= INSTRUCTIONS TO FOLLOW =
A faithful transcription of all the entries below is needed, without the pictures.

= MATERIAL FOR THIS TASK =

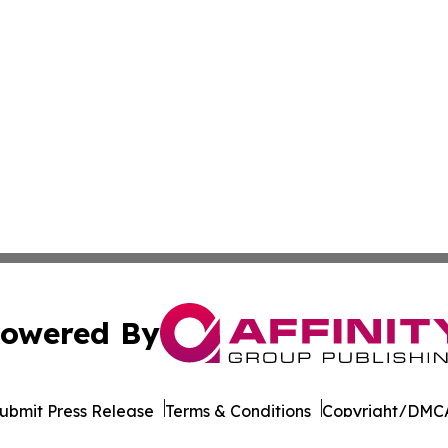
owered By
ubmit Press Release
Terms & Conditions
Copyright/DMCA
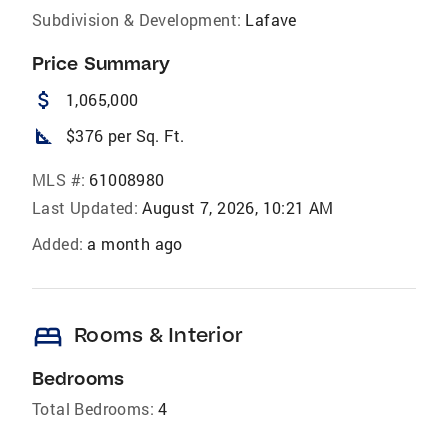
Subdivision & Development:
Lafave
Price Summary
attach_money
1,065,000
square_foot
$376 per Sq. Ft.
MLS #:
61008980
Last Updated:
August 7, 2026, 10:21 AM
Added:
a month ago
bed
Rooms & Interior
Bedrooms
Total Bedrooms:
4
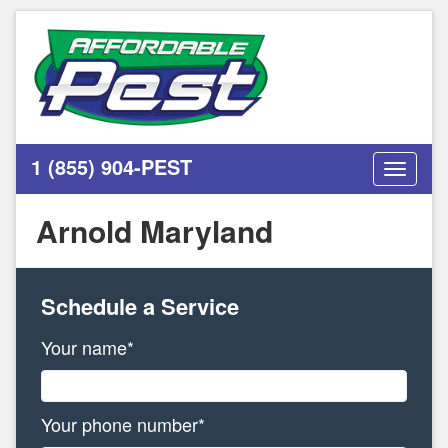
1 (855) 904-PEST
Toggle
navigati
Arnold Maryland
Schedule a Service
Your name*
Your phone number*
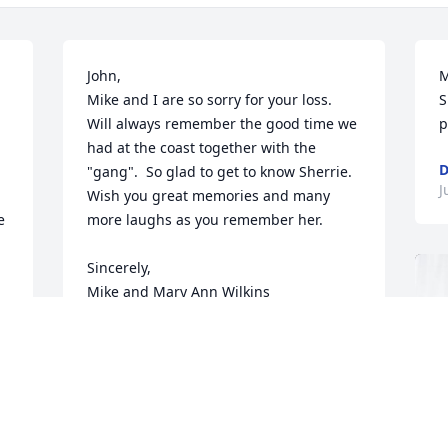
John,

M
Mike and I are so sorry for your loss.

S
Will always remember the good time we 
p
had at the coast together with the 
D
"gang".  So glad to get to know Sherrie.

J
Wish you great memories and many 
 
more laughs as you remember her.

Sincerely,

Mike and Mary Ann Wilkins
 
MARY ANN WILKINS
 
Jun 11, 2023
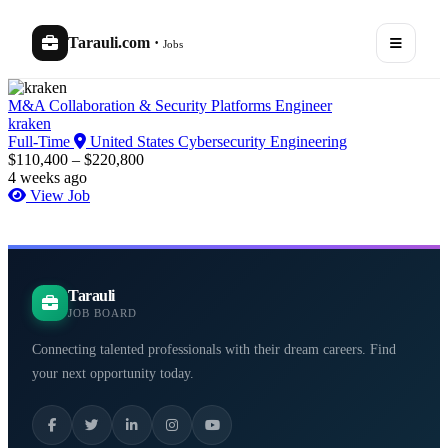
Tarauli.com
·
Jobs
M&A Collaboration & Security Platforms Engineer
kraken
Full-Time
United States
Cybersecurity Engineering
$110,400 – $220,800
4 weeks ago
View Job
Tarauli
JOB BOARD
Connecting talented professionals with their dream careers. Find
your next opportunity today.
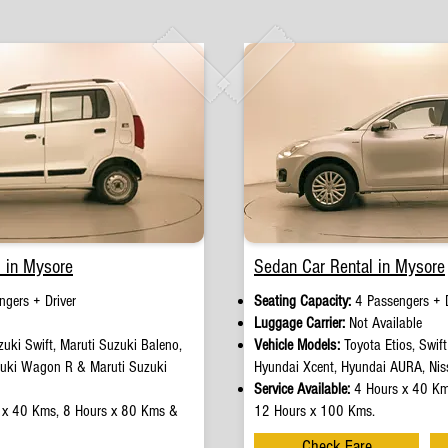
 in Mysore
Sedan Car Rental in Mysore
gers + Driver​
Seating Capacity:
4 Passengers + D
e
Luggage Carrier:
Not Available
uki Swift, Maruti Suzuki Baleno,
Vehicle Models:
Toyota Etios, Swif
zuki Wagon R & Maruti Suzuki
Hyundai Xcent, Hyundai AURA, Nis
Service Available:
4 Hours x 40 Km
 x 40 Kms, 8 Hours x 80 Kms &
12 Hours x 100 Kms.
Check Fare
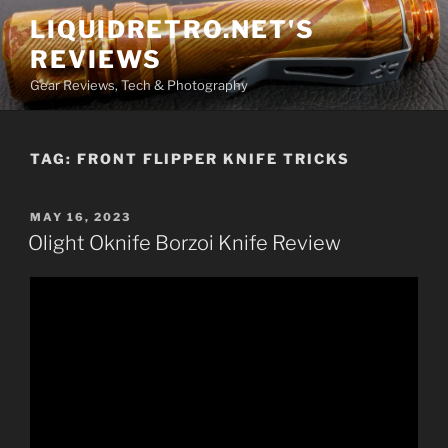
Skip
LIQUIDRETRO.NET'S
to
REVIEWS
content
Gear Reviews, Tech & Photography
TAG:
FRONT FLIPPER KNIFE TRICKS
POSTED
MAY 16, 2023
ON
Olight Oknife Borzoi Knife Review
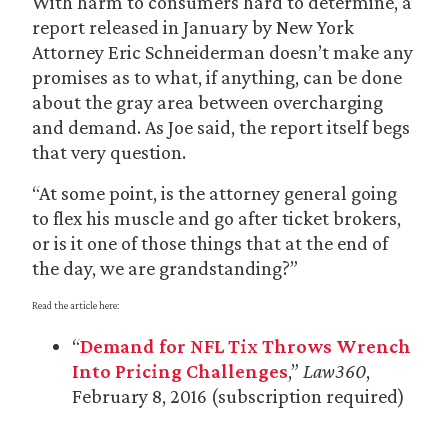
With harm to consumers hard to determine, a
report released in January by New York
Attorney Eric Schneiderman doesn’t make any
promises as to what, if anything, can be done
about the gray area between overcharging
and demand. As Joe said, the report itself begs
that very question.
“At some point, is the attorney general going
to flex his muscle and go after ticket brokers,
or is it one of those things that at the end of
the day, we are grandstanding?”
Read the article here:
“
Demand for NFL Tix Throws Wrench
Into Pricing Challenges
,”
Law360
,
February 8, 2016 (subscription required)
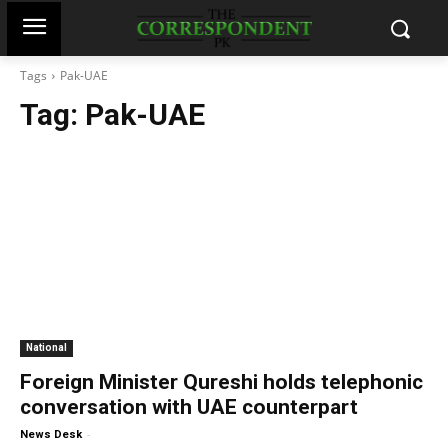
Tags
Pak-UAE
Tag:
Pak-UAE
National
Foreign Minister Qureshi holds telephonic
conversation with UAE counterpart
-
News Desk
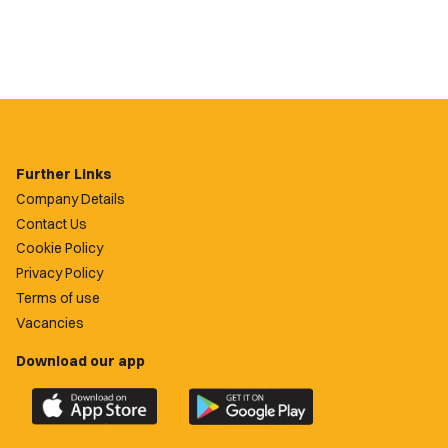
Further Links
Company Details
Contact Us
Cookie Policy
Privacy Policy
Terms of use
Vacancies
Download our app
Download
Download
the
the
official
official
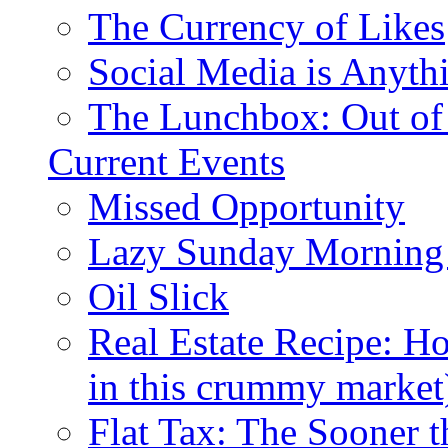
The Currency of Likes
Social Media is Anyth
The Lunchbox: Out of
Current Events
Missed Opportunity
Lazy Sunday Morning
Oil Slick
Real Estate Recipe: H
in this crummy market
Flat Tax: The Sooner t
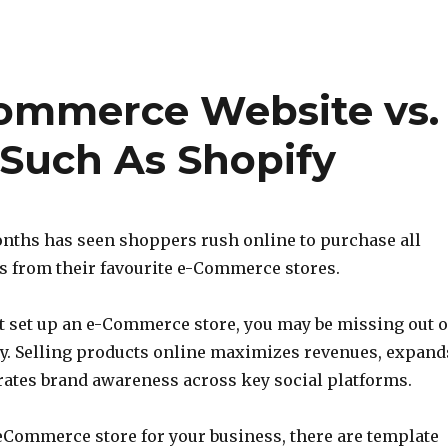
Commerce Website vs.
 Such As Shopify
nths has seen shoppers rush online to purchase all
ts from their favourite e-Commerce stores.
yet set up an e-Commerce store, you may be missing out 
ty. Selling products online maximizes revenues, expand
rates brand awareness across key social platforms.
eCommerce store for your business, there are template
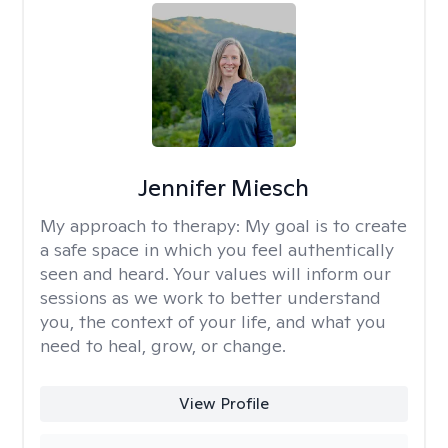
Jennifer Miesch
My approach to therapy:
My goal is to create
a safe space in which you feel authentically
seen and heard. Your values will inform our
sessions as we work to better understand
you, the context of your life, and what you
need to heal, grow, or change.
View Profile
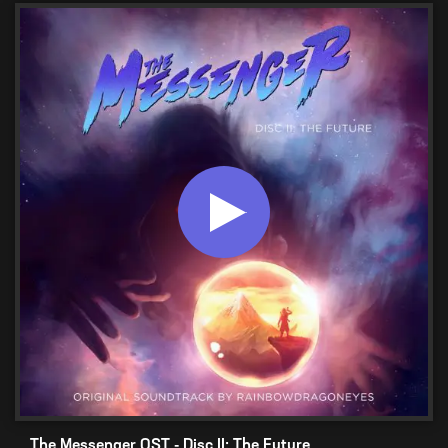
The Messenger OST - Disc II: The Future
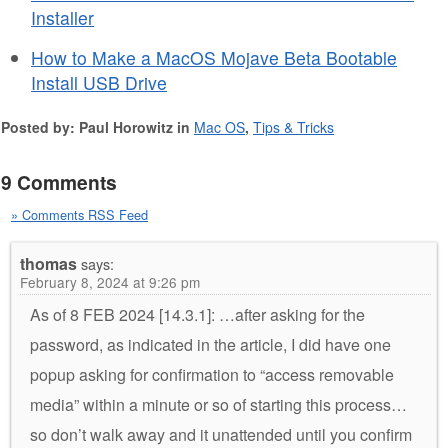
Installer
How to Make a MacOS Mojave Beta Bootable
Install USB Drive
Posted by: Paul Horowitz in
Mac OS
,
Tips & Tricks
9 Comments
» Comments RSS Feed
thomas
says:
February 8, 2024 at 9:26 pm
As of 8 FEB 2024 [14.3.1]: …after asking for the
password, as indicated in the article, I did have one
popup asking for confirmation to “access removable
media” within a minute or so of starting this process…
so don’t walk away and it unattended until you confirm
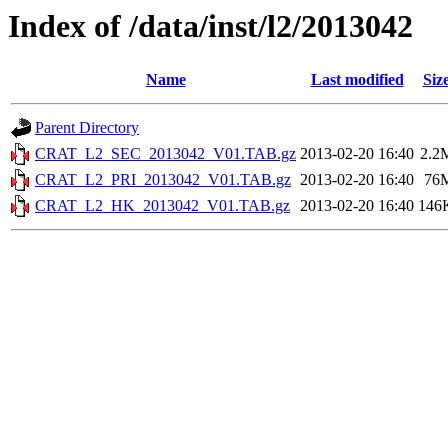
Index of /data/inst/l2/2013042
Name
Last modified
Siz
Parent Directory
CRAT_L2_SEC_2013042_V01.TAB.gz
2013-02-20 16:40
2.2
CRAT_L2_PRI_2013042_V01.TAB.gz
2013-02-20 16:40
76
CRAT_L2_HK_2013042_V01.TAB.gz
2013-02-20 16:40
146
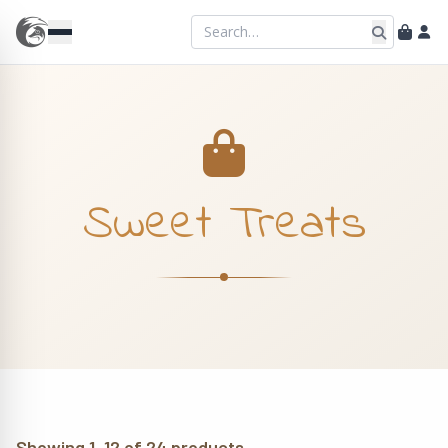
Sweet Treats
Showing 1–12 of 24 products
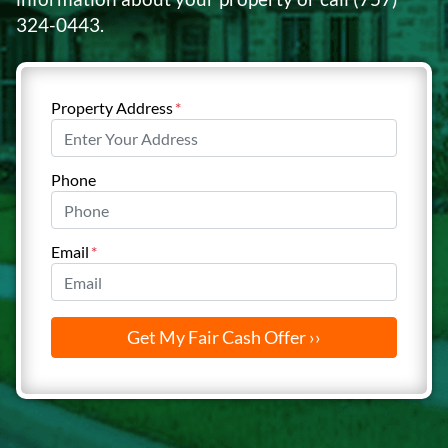
324-0443
.
Property Address
*
Phone
Email
*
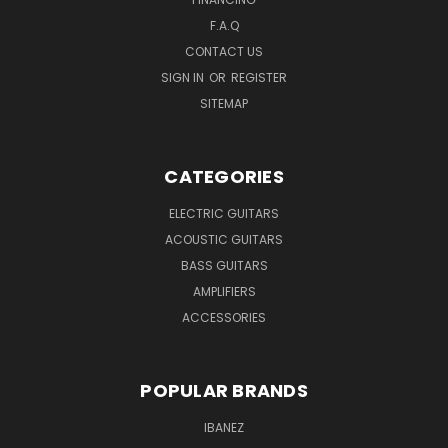
F.A.Q
CONTACT US
SIGN IN
OR
REGISTER
SITEMAP
CATEGORIES
ELECTRIC GUITARS
ACOUSTIC GUITARS
BASS GUITARS
AMPLIFIERS
ACCESSORIES
POPULAR BRANDS
IBANEZ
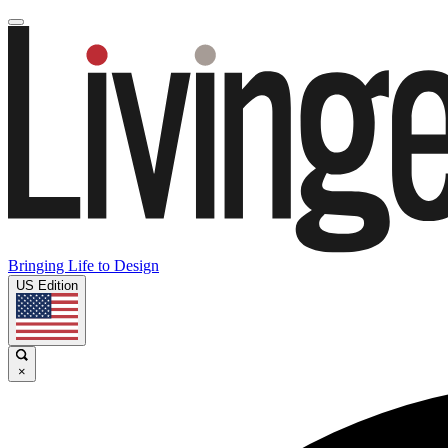
Bringing Life to Design
US Edition
×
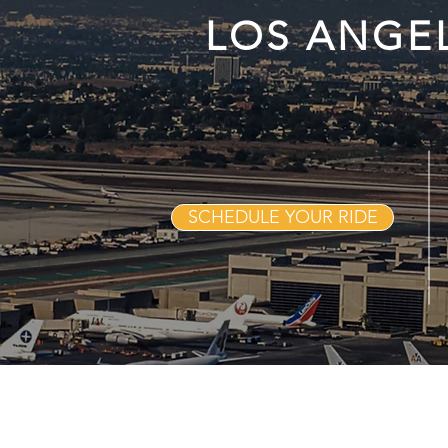
LOS ANGE
SCHEDULE YOUR RIDE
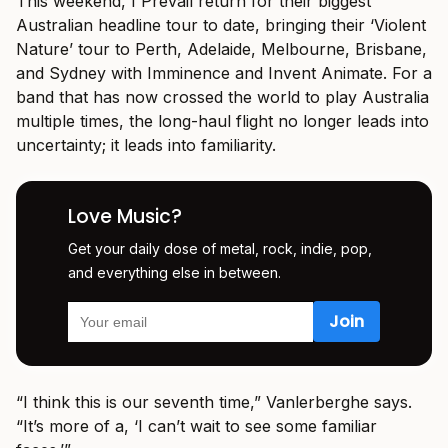
This weekend, I Prevail return for their biggest
Australian headline tour to date, bringing their ‘Violent
Nature’ tour to Perth, Adelaide, Melbourne, Brisbane,
and Sydney with Imminence and Invent Animate. For a
band that has now crossed the world to play Australia
multiple times, the long-haul flight no longer leads into
uncertainty; it leads into familiarity.
Love Music?
Get your daily dose of metal, rock, indie, pop,
and everything else in between.
“I think this is our seventh time,” Vanlerberghe says.
“It’s more of a, ‘I can’t wait to see some familiar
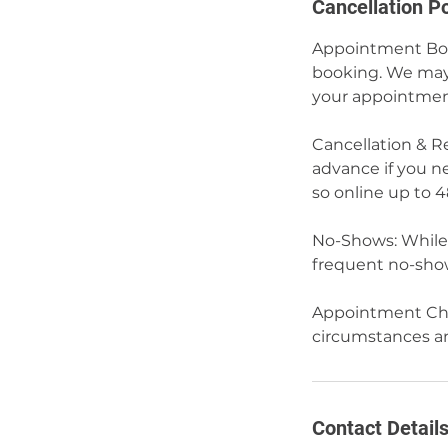
Cancellation Po
Appointment Book
booking. We may 
your appointmen
Cancellation & Re
advance if you n
so online up to 
No-Shows: While 
frequent no-show
Appointment Cha
circumstances and
Contact Detail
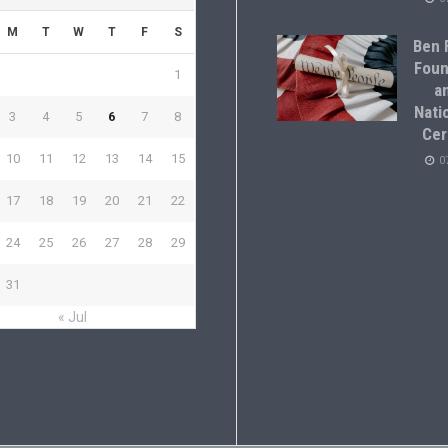
M
T
W
T
F
S
Ben F
Foun
1
a
Natio
3
4
5
6
7
8
Cer
10
11
12
13
14
15
0
17
18
19
20
21
22
24
25
26
27
28
29
31
« Jul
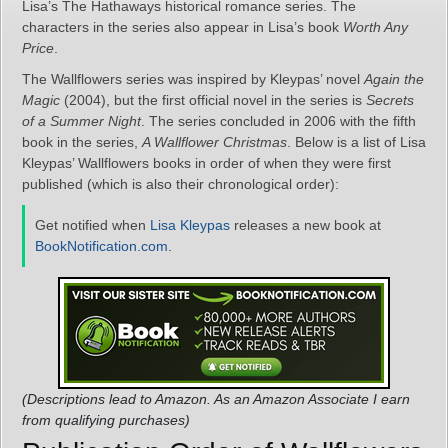
Lisa’s The Hathaways historical romance series. The
characters in the series also appear in Lisa’s book
Worth Any
Price
.
The Wallflowers series was inspired by Kleypas’ novel
Again the
Magic
(2004), but the first official novel in the series is
Secrets
of a Summer Night
. The series concluded in 2006 with the fifth
book in the series,
A Wallflower Christmas
. Below is a list of Lisa
Kleypas’ Wallflowers books in order of when they were first
published (which is also their chronological order):
Get notified when
Lisa Kleypas
releases a new book at
BookNotification.com
.
(Descriptions lead to Amazon. As an Amazon Associate I earn
from qualifying purchases)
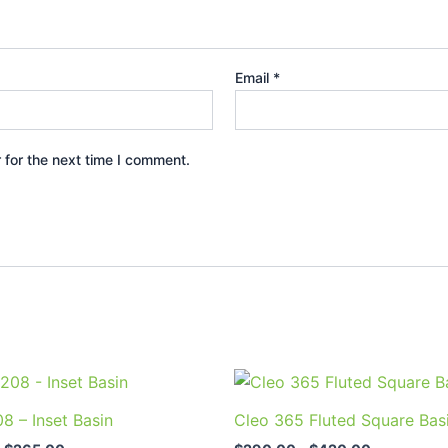
Email
*
 for the next time I comment.
Price
Price
This
This
range:
range:
product
prod
$240.00
$290.00
8 – Inset Basin
Cleo 365 Fluted Square Bas
through
through
has
has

= ANSWER TO THIS TASK =
owered By
ubmit Press Release
Terms & Conditions
Copyright/DMCA
Subdivision & Development:
Lafave
Price Summary
attach_money
1,065,000
square_foot
$376 per Sq. Ft.
MLS #:
61008980
Last Updated:
August 7, 2026, 10:21 AM
Added:
a month ago
bed
Rooms & Interior
Bedrooms
Total Bedrooms:
4
1 (855) 904-PEST
Toggle
navigati
Arnold Maryland
Schedule a Service
Your name*
Your phone number*
John,

M
Mike and I are so sorry for your loss.

S
Will always remember the good time we 
p
had at the coast together with the 
D
"gang".  So glad to get to know Sherrie.

J
Wish you great memories and many 
 
more laughs as you remember her.

Sincerely,

Mike and Mary Ann Wilkins
 
MARY ANN WILKINS
 
Jun 11, 2023
Tarauli.com
·
Jobs
M&A Collaboration & Security Platforms Engineer
kraken
Full-Time
United States
Cybersecurity Engineering
$110,400 – $220,800
4 weeks ago
View Job
Tarauli
JOB BOARD
Connecting talented professionals with their dream careers. Find
your next opportunity today.
 in Mysore
Sedan Car Rental in Mysore
gers + Driver​
Seating Capacity:
4 Passengers + D
e
Luggage Carrier:
Not Available
uki Swift, Maruti Suzuki Baleno,
Vehicle Models:
Toyota Etios, Swif
zuki Wagon R & Maruti Suzuki
Hyundai Xcent, Hyundai AURA, Nis
Service Available:
4 Hours x 40 Km
 x 40 Kms, 8 Hours x 80 Kms &
12 Hours x 100 Kms.
Check Fare
Skip
LIQUIDRETRO.NET'S
to
REVIEWS
content
Gear Reviews, Tech & Photography
TAG:
FRONT FLIPPER KNIFE TRICKS
POSTED
MAY 16, 2023
ON
Olight Oknife Borzoi Knife Review
With harm to consumers hard to determine, a
report released in January by New York
Attorney Eric Schneiderman doesn’t make any
promises as to what, if anything, can be done
about the gray area between overcharging
and demand. As Joe said, the report itself begs
that very question.
“At some point, is the attorney general going
to flex his muscle and go after ticket brokers,
or is it one of those things that at the end of
the day, we are grandstanding?”
Read the article here:
“
Demand for NFL Tix Throws Wrench
Into Pricing Challenges
,”
Law360
,
February 8, 2016 (subscription required)
Tags
Pak-UAE
Tag:
Pak-UAE
National
Foreign Minister Qureshi holds telephonic
conversation with UAE counterpart
-
News Desk
Further Links
Company Details
Contact Us
Cookie Policy
Privacy Policy
Terms of use
Vacancies
Download our app
Download
Download
the
the
official
official
The Currency of Likes
Social Media is Anyth
The Lunchbox: Out of
Current Events
Missed Opportunity
Lazy Sunday Morning
Oil Slick
Real Estate Recipe: H
in this crummy market
Flat Tax: The Sooner t
Commerce Website vs.
 Such As Shopify
nths has seen shoppers rush online to purchase all
ts from their favourite e-Commerce stores.
yet set up an e-Commerce store, you may be missing out 
ty. Selling products online maximizes revenues, expand
rates brand awareness across key social platforms.
eCommerce store for your business, there are template
Jennifer Miesch
My approach to therapy:
My goal is to create
a safe space in which you feel authentically
seen and heard. Your values will inform our
sessions as we work to better understand
you, the context of your life, and what you
need to heal, grow, or change.
View Profile
The Messenger OST - Disc II: The Future
Installer
How to Make a MacOS Mojave Beta Bootable
Install USB Drive
Posted by: Paul Horowitz in
Mac OS
,
Tips & Tricks
9 Comments
» Comments RSS Feed
thomas
says:
February 8, 2024 at 9:26 pm
As of 8 FEB 2024 [14.3.1]: …after asking for the
password, as indicated in the article, I did have one
popup asking for confirmation to “access removable
media” within a minute or so of starting this process…
so don’t walk away and it unattended until you confirm
Index of /data/inst/l2/2013042
Name
Last modified
Siz
Parent Directory
CRAT_L2_SEC_2013042_V01.TAB.gz
2013-02-20 16:40
2.2
CRAT_L2_PRI_2013042_V01.TAB.gz
2013-02-20 16:40
76
CRAT_L2_HK_2013042_V01.TAB.gz
2013-02-20 16:40
146
Sweet Treats
Showing 1–12 of 24 products
324-0443
.
Property Address
*
Phone
Email
*
F.A.Q
CONTACT US
SIGN IN
OR
REGISTER
SITEMAP
CATEGORIES
ELECTRIC GUITARS
ACOUSTIC GUITARS
BASS GUITARS
AMPLIFIERS
ACCESSORIES
POPULAR BRANDS
IBANEZ
Bringing Life to Design
US Edition
×
LOS ANGE
SCHEDULE YOUR RIDE
This weekend, I Prevail return for their biggest
Australian headline tour to date, bringing their ‘Violent
Nature’ tour to Perth, Adelaide, Melbourne, Brisbane,
and Sydney with Imminence and Invent Animate. For a
band that has now crossed the world to play Australia
multiple times, the long-haul flight no longer leads into
uncertainty; it leads into familiarity.
Love Music?
Get your daily dose of metal, rock, indie, pop,
and everything else in between.
“I think this is our seventh time,” Vanlerberghe says.
“It’s more of a, ‘I can’t wait to see some familiar
Cancellation Po
Appointment Book
booking. We may 
your appointmen
Cancellation & Re
advance if you n
so online up to 
No-Shows: While 
frequent no-show
Appointment Cha
circumstances and
Contact Detail
M
T
W
T
F
S
Ben F
Foun
1
a
Natio
3
4
5
6
7
8
Cer
10
11
12
13
14
15
0
17
18
19
20
21
22
24
25
26
27
28
29
31
« Jul
Lisa’s The Hathaways historical romance series. The
characters in the series also appear in Lisa’s book
Worth Any
Price
.
The Wallflowers series was inspired by Kleypas’ novel
Again the
Magic
(2004), but the first official novel in the series is
Secrets
of a Summer Night
. The series concluded in 2006 with the fifth
book in the series,
A Wallflower Christmas
. Below is a list of Lisa
Kleypas’ Wallflowers books in order of when they were first
published (which is also their chronological order):
Get notified when
Lisa Kleypas
releases a new book at
BookNotification.com
.
(Descriptions lead to Amazon. As an Amazon Associate I earn
from qualifying purchases)
Email
*
 for the next time I comment.
Price
Price
This
This
range:
range:
product
prod
$240.00
$290.00
8 – Inset Basin
Cleo 365 Fluted Square Bas
through
through
has
has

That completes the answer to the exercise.